Per McVeigh, questo rende ciò che accadde a Lambert successivamente ancora più sorprendente.
"Ero sorpreso che Paul non riuscisse a ottenere di più perché penso avesse tutte le qualità per essere uno dei migliori allenatori nel calcio," dice.
"Aveva la capacità di prendere un passo indietro, non dire troppo, lasciare che i giocatori risolvessero le cose, ma allo stesso tempo aveva standard incredibilmente elevati. Penso avesse tutte quelle qualità necessarie per essere un allenatore davvero, davvero bravo."
La visione di Lambert sulla gestione era notevolmente coerente con quella filosofia. Dopo la promozione del Norwich, parlò dell'influenza di O'Neill e dell'importanza di far correre i giocatori per lui piuttosto che sommergerli di istruzioni.
Ma lo studio di McVeigh sulla leadership ha anche cambiato il modo in cui vede Clough.
È critico nei confronti di alcune parti dell'approccio di Clough nel suo libro, *Non si tratta di te: La psicologia della leadership*. Questo non diminuisce ciò che Clough ha realizzato. Invece, McVeigh crede che la leadership debba essere giudicata in base al suo ambiente.

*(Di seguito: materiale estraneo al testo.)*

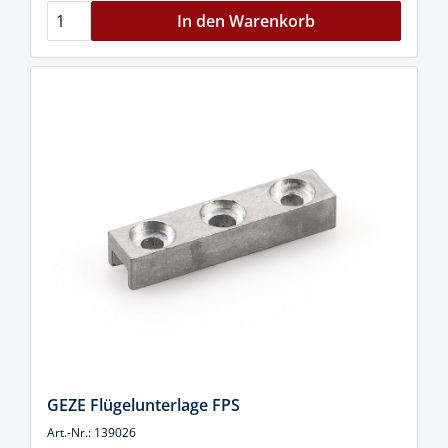
In den Warenkorb
GEZE Flügelunterlage FPS
Art.-Nr.: 139026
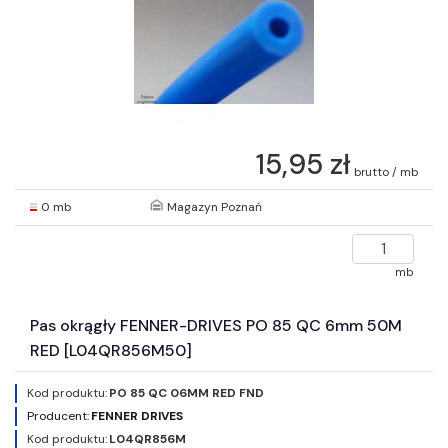
15,95 zł
brutto / mb
0 mb
Magazyn Poznań
mb
Pas okrągły FENNER-DRIVES PO 85 QC 6mm 50M
RED [L04QR856M50]
Kod produktu:
PO 85 QC 06MM RED FND
Producent:
FENNER DRIVES
Kod produktu:
L04QR856M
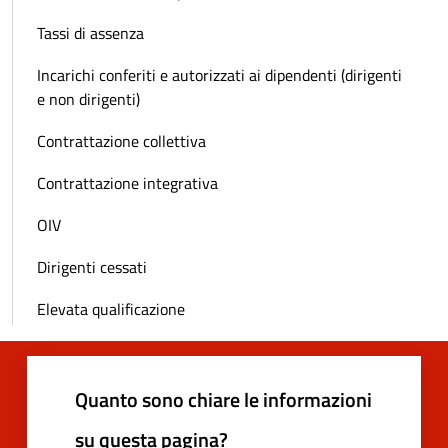
Tassi di assenza
Incarichi conferiti e autorizzati ai dipendenti (dirigenti
e non dirigenti)
Contrattazione collettiva
Contrattazione integrativa
OIV
Dirigenti cessati
Elevata qualificazione
Quanto sono chiare le informazioni
su questa pagina?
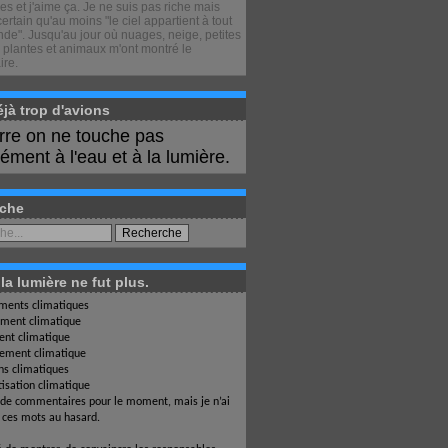
s et j'aime ça. Je ne suis pas riche mais
certain qu'au moins "le ciel appartient à tout
de". Jusqu'au jour où nuages, neige, petites
 plantes et animaux m'ont montré le
ire.
déjà trop d'avions
erre on ne touche pas
ment à l'eau et à la lumière.
che
a lumière ne fut plus.
ents climatiques
ment climatique
nt climatique
ement climatique
ons climatiques
isation climatique
 de commentaires pour le moment, mais je n’ai
i ces mots au hasard.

La cultura calcistica dell'era di Clough era diversa. La lingua era diversa. La relazione tra allenatori e giocatori era diversa. Un allenatore poteva operare con un certo grado di autorità e confronto che sarebbe molto più difficile riprodurre nel moderno spogliatoio.
"Il modo in cui Brian Clough gestiva era molto un prodotto del suo tempo," dice McVeigh. "Penso che se prendessi alcune di quelle cose e provassi a farle nel 2025, probabilmente non funzionerebbero allo stesso modo."
È qui che l'idea di prospettiva di McVeigh diventa importante.
"La prospettiva alimenta le prestazioni," dice. Una grande leadership, secondo lui, non riguarda il trovare una formula perfetta e applicarla per sempre. Si tratta di comprendere le persone, la cultura e le circostanze intorno a te, per poi adattarsi.
La grande abilità di Clough era sapere come far credere ai suoi giocatori che potessero raggiungere di più di quanto chiunque si aspettasse. O'Neill assorbì quella lezione, ma la filtrò attraverso la sua personalità. Lambert fece lo stesso di nuovo.
Questo potrebbe essere il vero lascito di Clough.
Non i famosi insulti. Non la spavalderia. Non l'allenatore che si erge sopra i suoi giocatori.
Era la comprensione che la leadership potesse essere potente senza diventare costante.
Stabilire gli standard. Dare ai giocatori fiducia. Renderli responsabili del rispetto degli standard.
Poi togliersi di mezzo.
Questo era il dono di Clough. O'Neill lo apprese. Lambert portò parte di esso a Norwich.
Le personalità cambiarono, ma il principio sopravvisse.